From Birch and Flannel: Selling bike / giving away and encourage

from BIRCHANDFLANNEL

It’s called 7 Bikes for 7 Wonders and it is the latest campaign for Travel Oregon. To celebrate the seven wonders of Oregon, Travel Oregon connected with seven bike builders to create a one-of-a-kind bike inspired by the corresponding wonder. Each of the seven weeks of the campaign, a new bike is unveiled, then hidden the following Saturday for anyone to find and keep. A video introducing the bike is posted Monday and a clue as to the bike’s hidden whereabouts is posted Thursday. Bikes are hidden at 5am on Saturdays. The campaign is in its fifth week and all four bikes so far have been found–most within 30 minutes of being hidden.

This is a video for week four.
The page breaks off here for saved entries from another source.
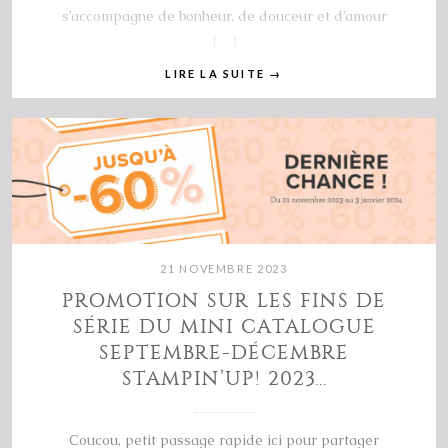
s’accompagne de bonheur, de douceur et d’amour
[…]
LIRE LA SUITE
→
21 NOVEMBRE 2023
PROMOTION SUR LES FINS DE
SÉRIE DU MINI CATALOGUE
SEPTEMBRE-DÉCEMBRE
STAMPIN’UP! 2023…
Coucou, petit passage rapide ici pour partager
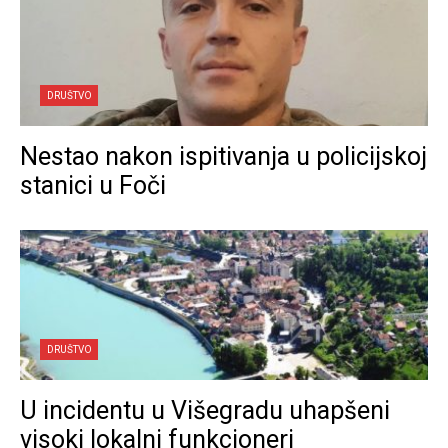
DRUŠTVO
Nestao nakon ispitivanja u policijskoj
stanici u Foči
DRUŠTVO
U incidentu u Višegradu uhapšeni
visoki lokalni funkcioneri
The bike was found six minutes after being hidden.

Of course I didn’t learn about this until weeks into the campaign. Probably because my Minnesota location doesn’t keeps me from seeing promoted online content. Still, I followed along last week and it was fun. I feel like I’m living vicariously through Oregon cyclists who are searching for these bikes. If I were in Oregon, you better believe I would be camping out to search for a bike the minute it is hidden.
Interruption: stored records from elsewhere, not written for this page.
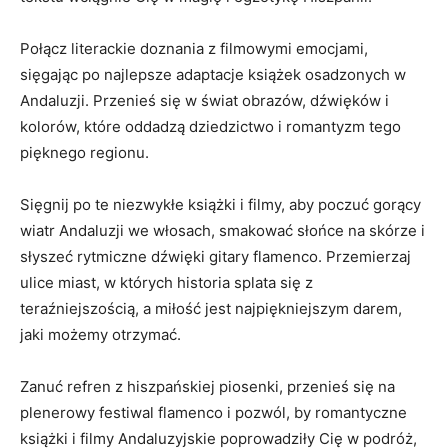
Połącz literackie⁢ doznania z filmowymi emocjami,
sięgając po najlepsze adaptacje książek⁣ osadzonych w
Andaluzji. Przenieś się w świat obrazów, dźwięków i
kolorów, które oddadzą dziedzictwo i romantyzm tego
pięknego regionu.
Sięgnij po te niezwykłe⁤ książki i⁣ filmy, aby poczuć gorący
‌wiatr Andaluzji we włosach,‍ smakować ‍słońce na skórze i
słyszeć rytmiczne dźwięki gitary flamenco. Przemierzaj
ulice miast,‍ w‌ których historia​ splata się z
teraźniejszością, a miłość jest najpiękniejszym darem,
jaki możemy otrzymać.
Zanuć ⁤refren z hiszpańskiej piosenki, przenieś się ‍na
plenerowy festiwal ‌flamenco ​i pozwól, by‌ romantyczne
książki i filmy⁢ Andaluzyjskie ‍poprowadziły Cię w podróż,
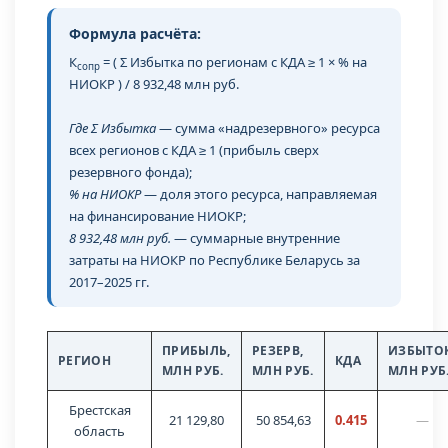
Формула расчёта:
К
= ( Σ Избытка по регионам с КДА ≥ 1 × % на
сопр
НИОКР ) / 8 932,48 млн руб.
Где Σ Избытка
— сумма «надрезервного» ресурса
всех регионов с КДА ≥ 1 (прибыль сверх
резервного фонда);
% на НИОКР
— доля этого ресурса, направляемая
на финансирование НИОКР;
8 932,48 млн руб.
— суммарные внутренние
затраты на НИОКР по Республике Беларусь за
2017–2025 гг.
ПРИБЫЛЬ,
РЕЗЕРВ,
ИЗБЫТОК
РЕГИОН
КДА
МЛН РУБ.
МЛН РУБ.
МЛН РУБ
Брестская
21 129,80
50 854,63
0.415
—
область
This is a campaign that I’m fawning over as a marketer and as a consumer. It is easy to give things away as incentives for online/offline engagement. It is not easy to generate the right kind of engagement that connects your brand with the proper consumer in an impactful way. 7 Bikes for 7 Wonders does that. I’ve been reading articles posted about people who found the first four bikes. These aren’t your typical sweepstakes professionals. Instead, they are the people you’d see if you were on a long ride over rolling hills in the country, or camp next to at a state park. It’s stellar to see deserving people find these bikes, builders getting additional deserved exposure and Oregon be the travel-bug target of cyclists and other outdoor enthusiasts.

The videos featuring bike builders connect with me. I enjoy hearing from other people who love the bicycle as much as I do. The way these bikes are built specifically for an area is the best part–a 29er for the singletracks of Mt. Hood, a road bike for the winding roads of the Columbia River Gorge. I’ve always felt bikes are the ultimate adventure machines because they allow you to experience geography like nothing else. These seven bikes will allow seven cyclists to have tailor-made rides when they experience these seven places.

If you’re reading this from Oregon, visit the Travel Oregon website and connect with them via social media so you can get in on the fun. Remember to enjoy yourself because people like me are living vicariously through you.